Date/Time
Date(s) - 10/02/2023
3:00 pm - 4:00 pm
Location
Communicore, C1-15
Because of the vast workload and patient data flow within critical care units, artificial intelligence and machine learning algorithms can be valuable tools for updating clinicians in real-time on their patients’ acuity and predicted trajectory. Visual sensing technologies can monitor patients continuously and alert clinicians to visual cues that indicate pain or that suggest an increased risk for delirium. By using sensing technologies along with deep learning to integrate clinical and physiological data with real-time autonomous assessment of visual cues, AI models can provide clinicians with continuously updated risk assessment and phenotyping for patients. Deep learning–based phenotyping has been effective in studies at identifying critical care patients at increased risk of sepsis, organ failure, and in-hospital mortality. For AI in critical care to reach its full potential in the future, work must be done now to build an infrastructure that will enable implementation of tools with real-world value for clinicians.
Bio:
I grew up in a region of northern Bosnia known for a disease called Balkan endemic nephropathy, or BEN, which causes kidney failure. My career in nephrology really began from wanting to help people from my home town suffering from kidney ailments.
I am the senior associate dean of the Office of Research in the University of Florida College of Medicine. I am also the R. Glenn Davis Professor of Medicine, Surgery, Anesthesiology and Physiology & Functional Genomics, and director of the Intelligent Critical Care Center IC3 at UF. IC3 is a multidisciplinary center focused on developing and providing sustainable support and leadership for transformative medical AI research, education, and clinical applications to advance patients’ health in critical and acute care medicine. The center uses the extensive repository of clinical and research data from UF Health, one of Florida’s largest health care systems, to support unprecedented, world-leading artificial intelligence research and innovation for transforming the diagnosis, monitoring and treatment for critically and acutely ill patients.

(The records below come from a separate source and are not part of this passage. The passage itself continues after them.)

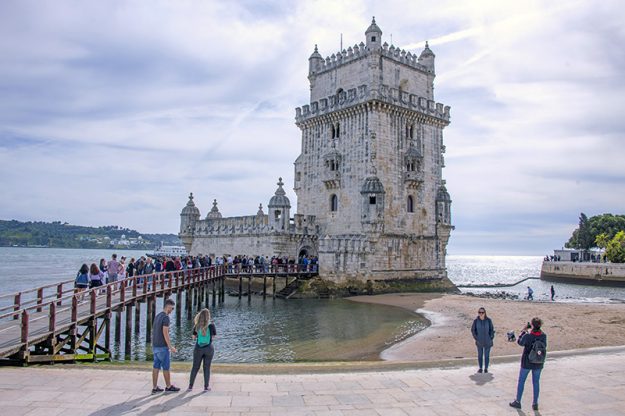 This screenshot has width=625, height=416. What are the coordinates of `door` in the screenshot? It's located at (309, 254). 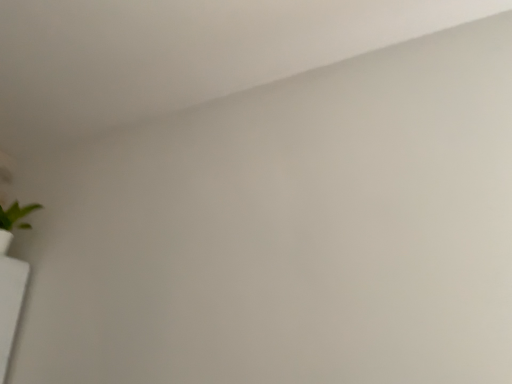 Describe the element at coordinates (13, 222) in the screenshot. I see `green leafy plant at lower left` at that location.

This screenshot has width=512, height=384. What are the coordinates of `green leafy plant at lower left` in the screenshot? It's located at (13, 222).

Locate an element on the screen. This screenshot has height=384, width=512. green leafy plant at lower left is located at coordinates (13, 222). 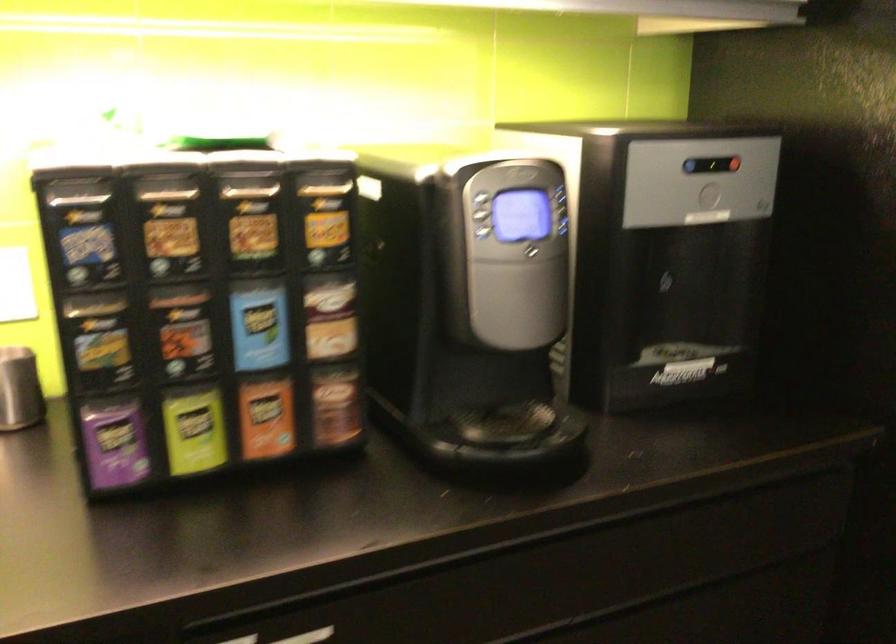 Find the location of a particular element. This screenshot has width=896, height=644. silver cabinet handle is located at coordinates (308, 636). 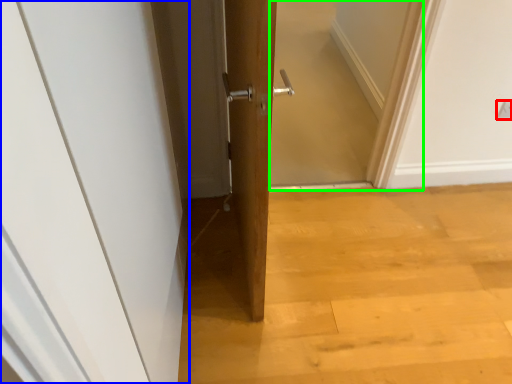 Question: Which object is the closest to the electric outlet (highlighted by a red box)? Choose among these: door (highlighted by a blue box) or screen door (highlighted by a green box).

Choices:
 (A) door
 (B) screen door

Answer: (B) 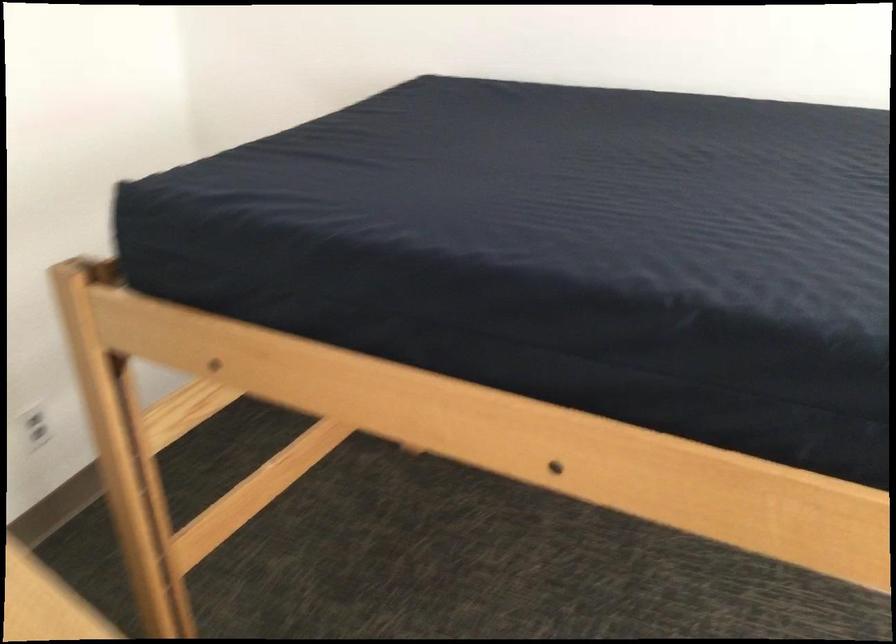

My vision is to develop tools for intelligent human-centered health care that delivers optimized care tailored to a patient’s “personal clinical profile” using digital data. Through my work in national and international professional organizations in nephrology and critical care medicine, I advocated for women physicians and scientists, promoting their equality and recognition in health care leadership, research and education. With the help of patients and providers alike, I believe we can create medical AI that is trustworthy and ethical.
I earned my medical degree at the University of Sarajevo School of Medicine in Sarajevo, Bosnia and Herzegovina. Then, I completed my nephrology fellowship, internal medicine residency and critical care medicine fellowship at the University of Florida. Finally, I earned my Master of Science in clinical science at UF in 2011.
I have over 200 peer-reviewed articles with more than 10,000 citations. In addition to my research, I have received notable awards from the Society of Critical Care Medicine and funding from the National Institutes of Health since 2010.
In my free time, I like hanging out with my family, reading and having discussions with my book club and traveling, nationally and internationally.